**Exercise details:** Find how many lines below hold "Territorys", and give that number as the entire answer.

Document structure recognition data:
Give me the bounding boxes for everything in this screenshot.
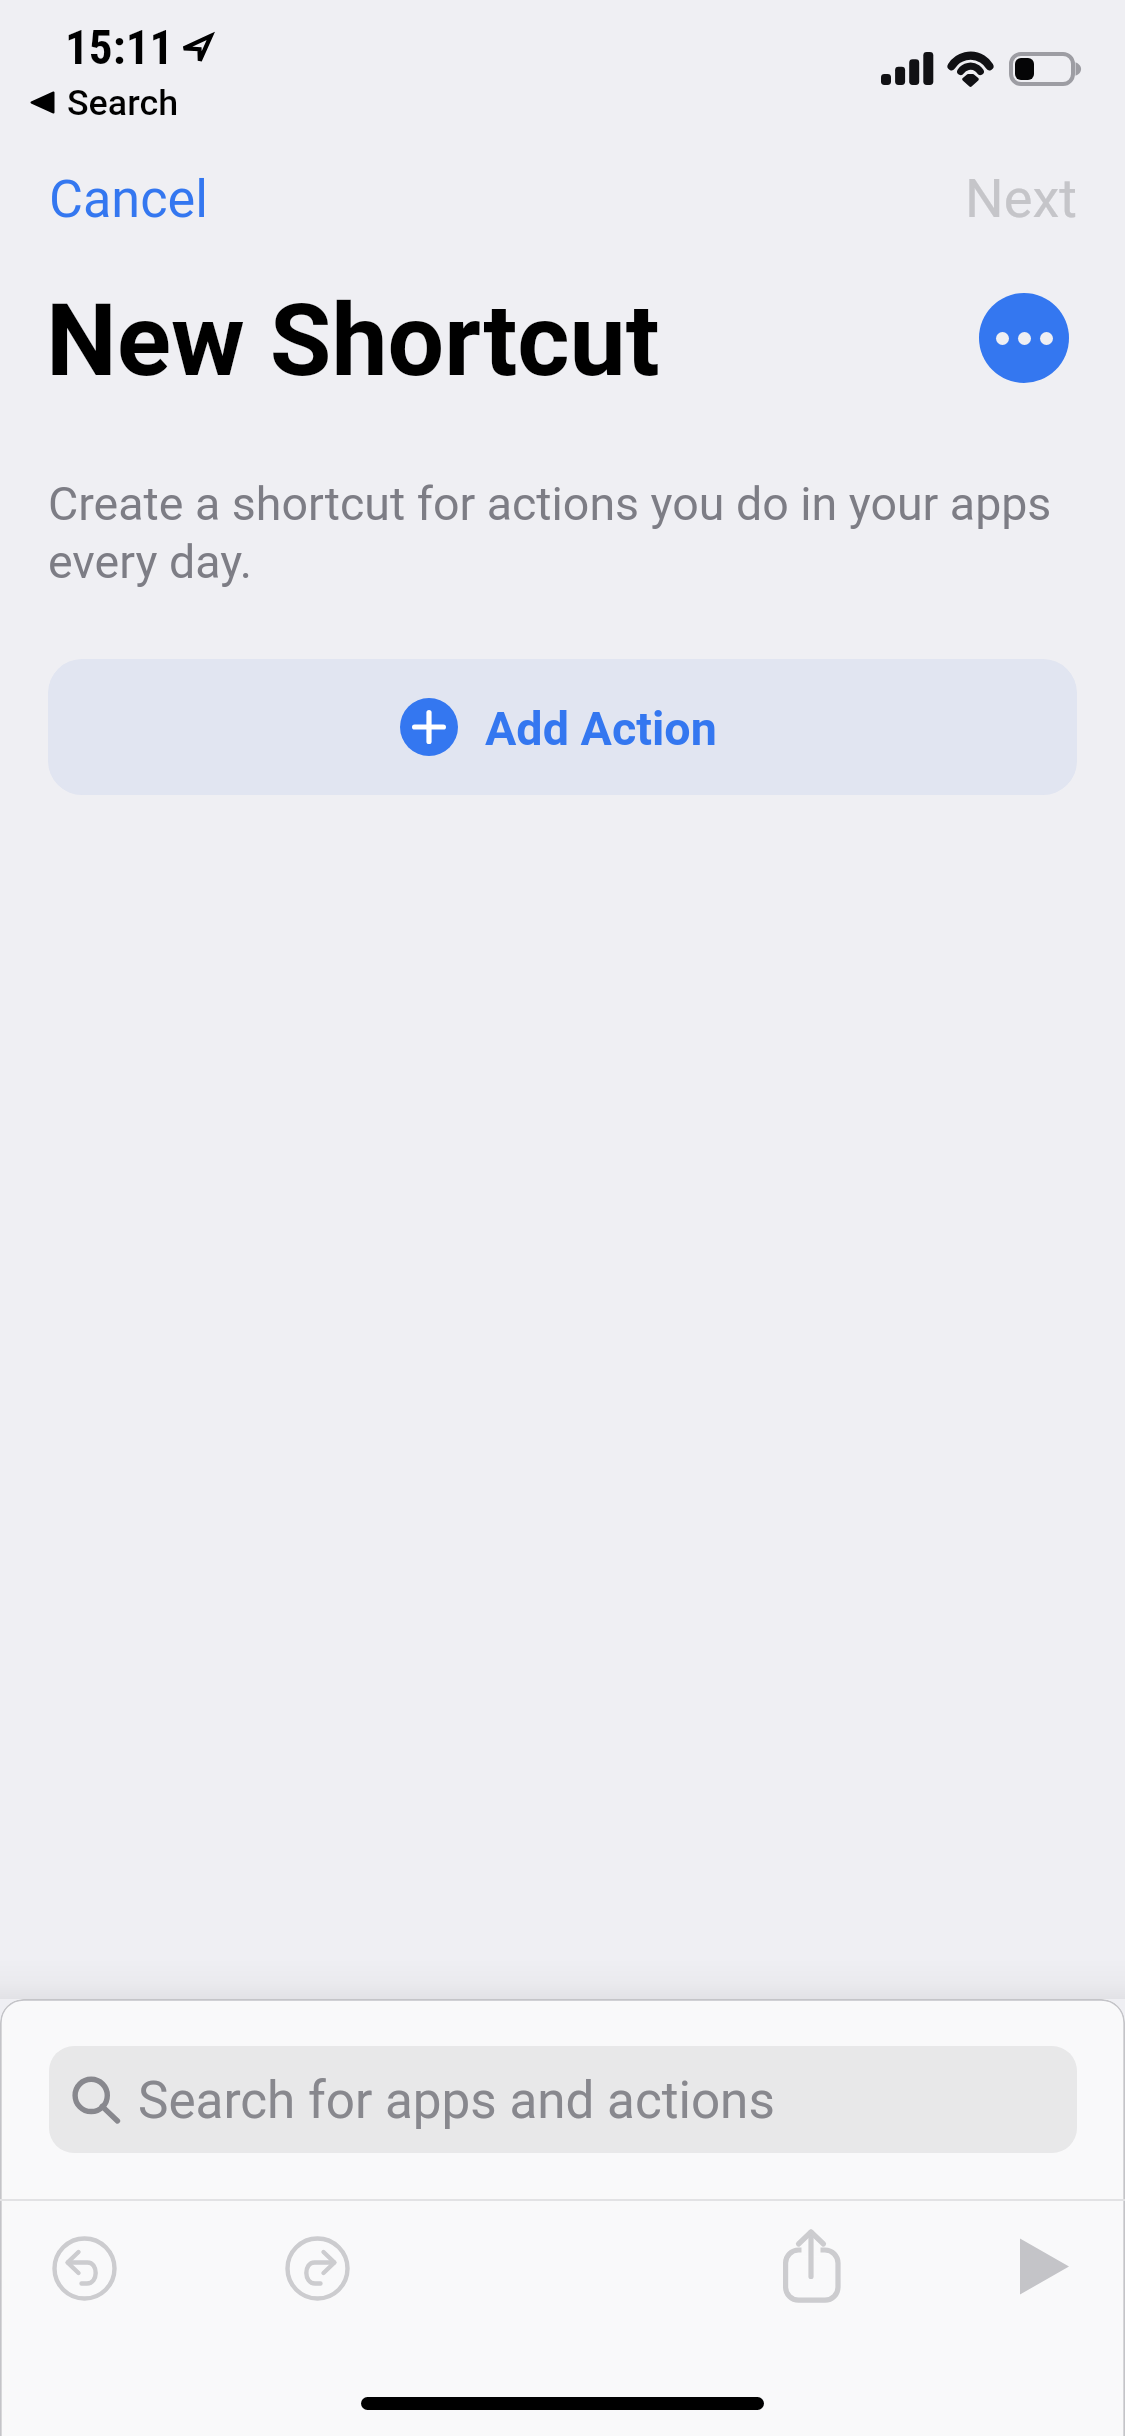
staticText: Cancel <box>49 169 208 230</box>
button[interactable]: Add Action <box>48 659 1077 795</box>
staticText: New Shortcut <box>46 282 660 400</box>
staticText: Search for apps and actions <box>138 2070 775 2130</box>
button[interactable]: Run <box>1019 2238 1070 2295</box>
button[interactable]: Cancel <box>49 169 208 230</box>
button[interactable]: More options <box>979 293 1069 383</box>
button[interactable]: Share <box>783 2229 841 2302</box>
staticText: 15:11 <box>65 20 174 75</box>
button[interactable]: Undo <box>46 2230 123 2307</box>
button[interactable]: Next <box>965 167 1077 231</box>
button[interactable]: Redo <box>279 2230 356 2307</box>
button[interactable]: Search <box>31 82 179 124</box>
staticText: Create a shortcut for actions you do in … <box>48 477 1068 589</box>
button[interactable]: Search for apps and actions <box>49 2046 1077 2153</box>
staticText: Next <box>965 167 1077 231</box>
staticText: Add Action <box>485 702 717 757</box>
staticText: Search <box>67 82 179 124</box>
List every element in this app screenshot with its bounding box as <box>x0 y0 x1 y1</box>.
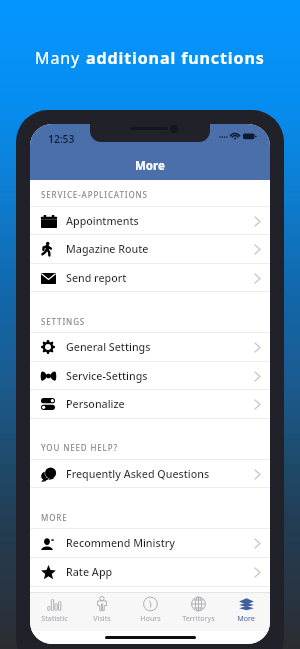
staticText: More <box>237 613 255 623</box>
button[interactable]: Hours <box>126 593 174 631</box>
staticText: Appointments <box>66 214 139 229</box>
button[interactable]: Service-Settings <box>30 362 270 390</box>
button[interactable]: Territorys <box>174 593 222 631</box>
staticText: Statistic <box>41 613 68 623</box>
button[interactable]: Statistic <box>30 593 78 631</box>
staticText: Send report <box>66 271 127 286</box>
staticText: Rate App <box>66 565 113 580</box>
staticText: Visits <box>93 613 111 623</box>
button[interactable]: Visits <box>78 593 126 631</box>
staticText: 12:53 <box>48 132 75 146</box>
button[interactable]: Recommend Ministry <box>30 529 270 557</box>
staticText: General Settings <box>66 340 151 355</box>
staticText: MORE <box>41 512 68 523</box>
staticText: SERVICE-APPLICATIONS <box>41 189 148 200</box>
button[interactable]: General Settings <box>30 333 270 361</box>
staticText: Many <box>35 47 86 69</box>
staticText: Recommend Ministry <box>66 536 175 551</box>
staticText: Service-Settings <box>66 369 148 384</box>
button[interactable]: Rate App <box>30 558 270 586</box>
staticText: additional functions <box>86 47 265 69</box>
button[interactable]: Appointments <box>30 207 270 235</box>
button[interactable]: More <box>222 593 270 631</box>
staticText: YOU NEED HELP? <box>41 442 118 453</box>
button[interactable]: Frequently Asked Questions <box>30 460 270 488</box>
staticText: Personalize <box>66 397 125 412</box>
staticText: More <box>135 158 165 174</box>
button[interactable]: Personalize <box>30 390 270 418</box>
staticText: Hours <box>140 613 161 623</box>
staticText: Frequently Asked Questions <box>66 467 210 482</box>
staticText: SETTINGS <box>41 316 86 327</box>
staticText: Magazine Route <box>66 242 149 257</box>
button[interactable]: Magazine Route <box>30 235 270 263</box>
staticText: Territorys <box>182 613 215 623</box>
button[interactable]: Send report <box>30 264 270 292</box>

**Expected output:** 2